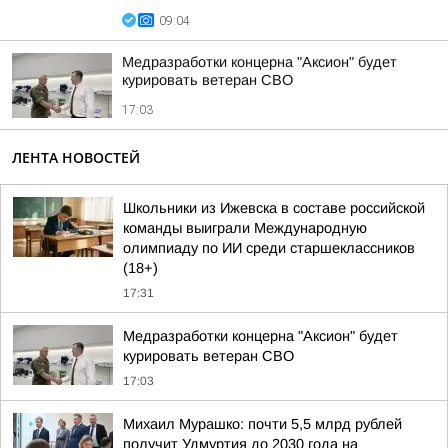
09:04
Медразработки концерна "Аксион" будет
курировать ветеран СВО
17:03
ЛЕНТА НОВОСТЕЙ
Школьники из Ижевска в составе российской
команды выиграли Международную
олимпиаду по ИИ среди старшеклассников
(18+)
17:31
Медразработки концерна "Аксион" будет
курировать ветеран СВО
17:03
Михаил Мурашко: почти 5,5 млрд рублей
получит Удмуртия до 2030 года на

+++++

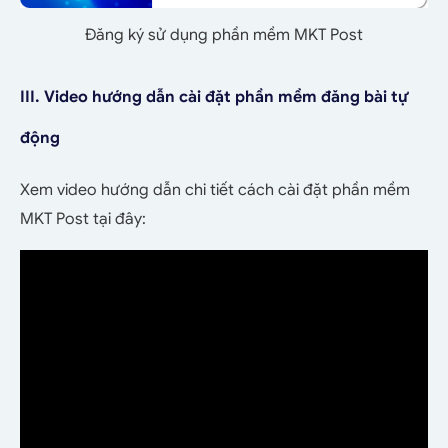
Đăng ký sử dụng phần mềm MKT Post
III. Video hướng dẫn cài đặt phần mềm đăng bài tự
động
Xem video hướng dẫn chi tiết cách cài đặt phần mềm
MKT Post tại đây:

+++++

### What is required
Looking at the listing above, how many of its lines contain "hướng"? Say only the number.

### Response to this task
2